Air, Water, Salt: The Most Important Nutrients (part 2: Water)
Water is life. Fluids other than pure water don’t act the same as water in your body, and they don’t meet your needs for hydration like water does. Most people are slightly dehydrated from relying on other fluids besides water for their fluid intake. Coffee, tea, and sodas even dehydrate your body.
Dehydration commonly causes fatigue, constipation, headaches, indigestion, muscle and joint aches and pains, asthma, allergies, high blood pressure, depression, diabetes, strokes, high cholesterol, tinnitus, vertigo, hearing loss, glaucoma, cataracts, and many other symptoms and diseases.

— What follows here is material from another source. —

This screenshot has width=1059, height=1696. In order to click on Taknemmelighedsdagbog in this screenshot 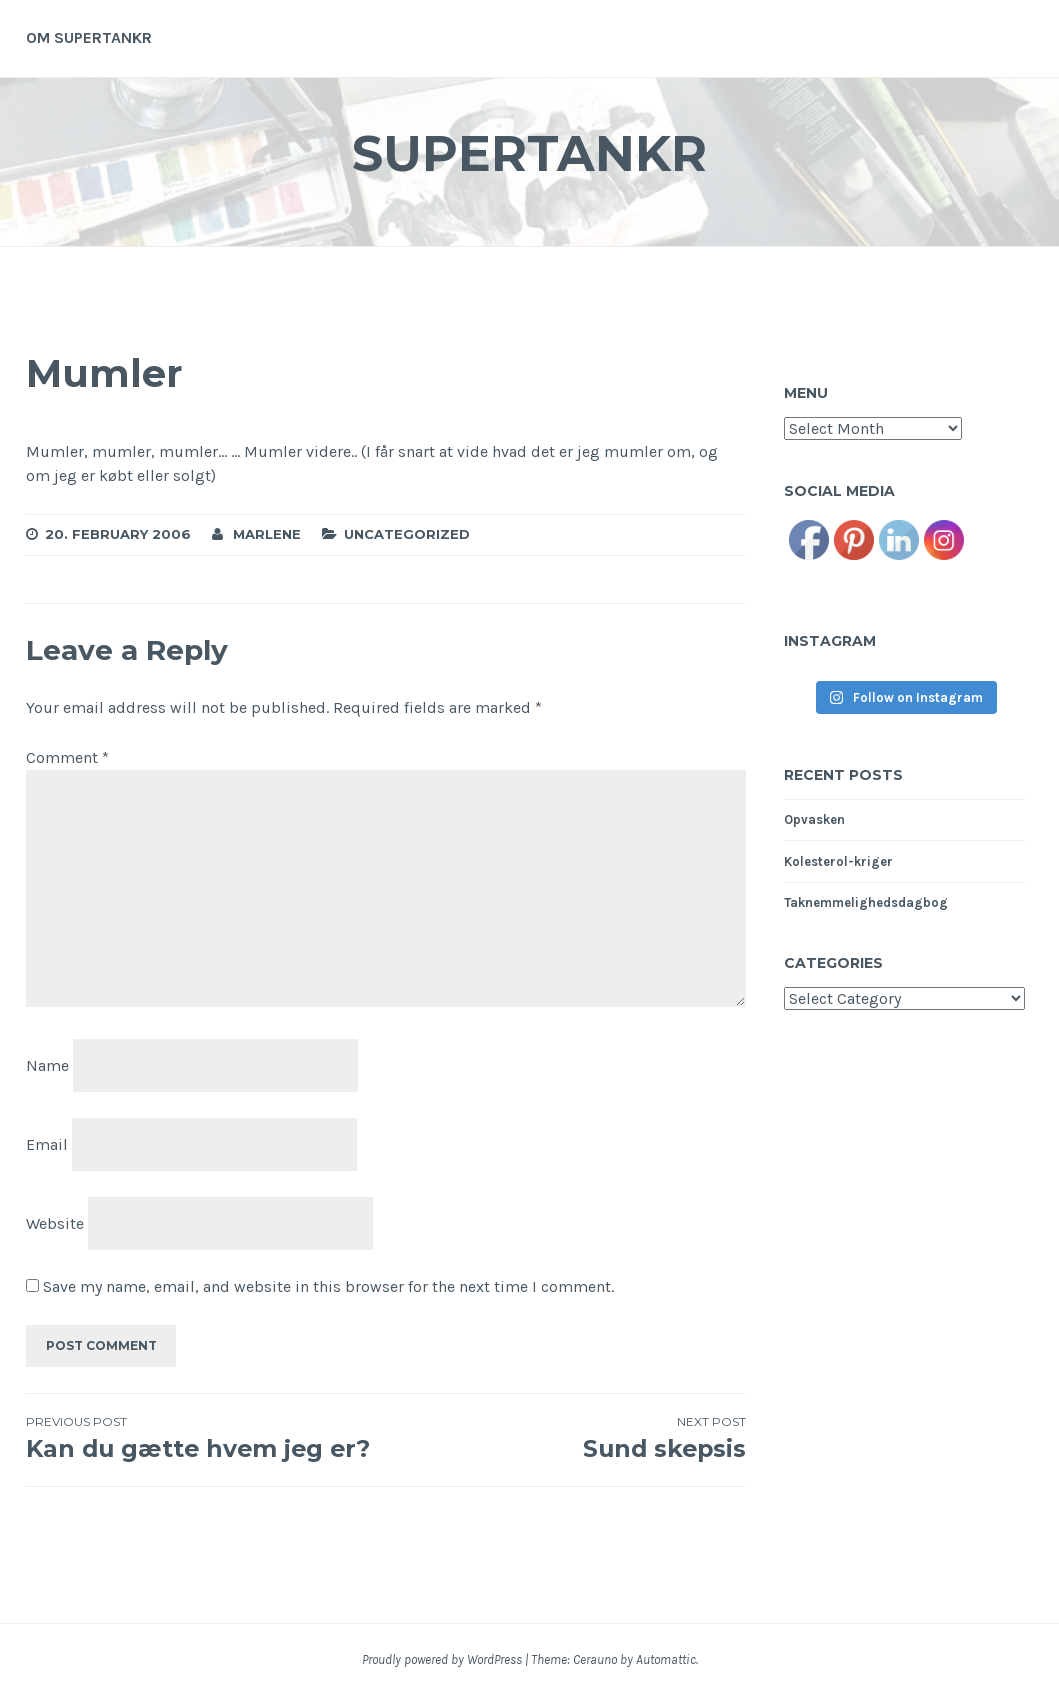, I will do `click(866, 902)`. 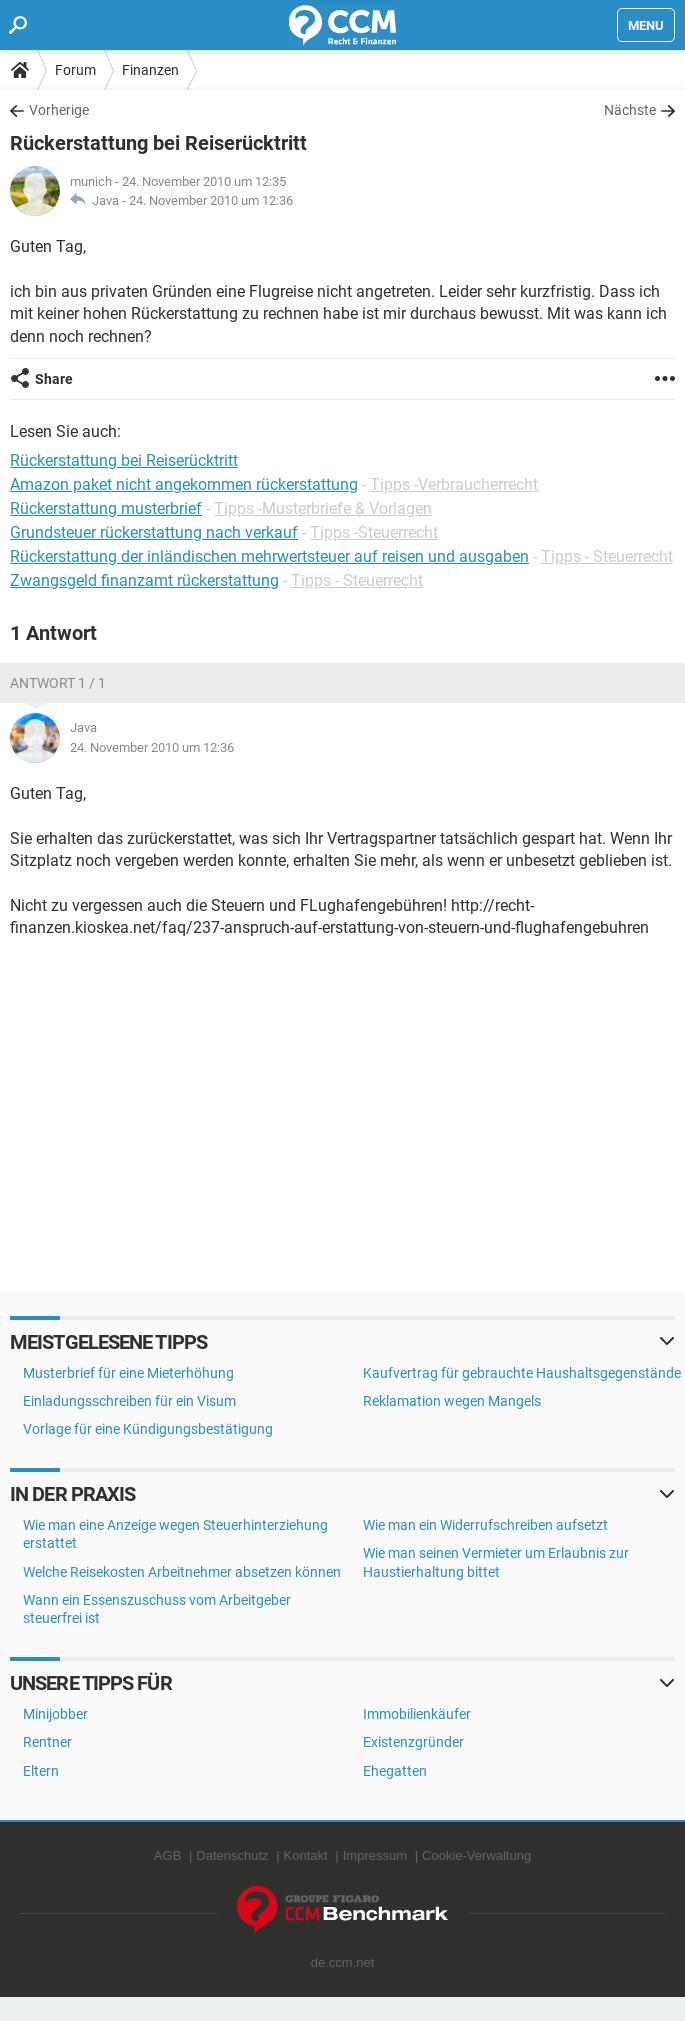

Water quality, progressing from the ideal to the acceptable, is spring/well water when from an uncontaminated source, ceramic/carbon block combination, distilled, pressed carbon-block filter, reverse-osmosis filter, and granular activated-charcoal filter. I have used carbon block gravity filtration for many years. Boroux makes my current filter.
Drink a lot of water! In fact, whenever you are thirsty or hungry, reach for water first to see if that satisfies you. Carbonated water with essences of natural flavoring (i.e., lemon, lime, orange, etc.) is fine and functions in your body like plain water. Juices, teas, etc., are fine, but should only be considered as an addition to your water requirements.
Drink as many ounces of water every day as are equal to half your body weight in pounds (e.g., body weight 150 lbs. = 75 ounces water a day). Use more water in hot weather and with heavy exercise. When you’re actually drinking enough water, your urine will be essentially clear.
When taking B vitamins, you can expect your urine to be alternately clear and not clear.
It is normal for Vitamin B2 (riboflavin) to turn your urine a very bright yellow, and at other times of the day, it will be clear.
You can check your hydration on your lab work. Another way to make sure you’re hydrated is the Skin Turgor Test. Pinch the skin on the back of your hand between your thumb and index finger, pull it away from your hand, and let go. Your skin should instantly snap back. If there is any lag, you’re dehydrated. If you’re testing dehydrated despite drinking a lot of water, you need to use more natural sea salt (Celtic salt is my favorite form). Note that impaired adrenal function will result in loss of salts from the body through excessive urination.
Many digestive problems, joint and muscle aches and pains, problems with fatigue – even your complexion – will clear up with the use of more water, especially when you get rid of the sodas, milk, coffee, etc. as sources of fluids at the same time.
It’s okay to drink some water with meals, because digestive enzymes are hydrolytic. That’s a fancy way of saying they’re activated by water. So drinking a little water with meals is good (4-8 ounces, depending on the size of the meal). The bulk of the water you drink throughout the day, however, is best taken between meals.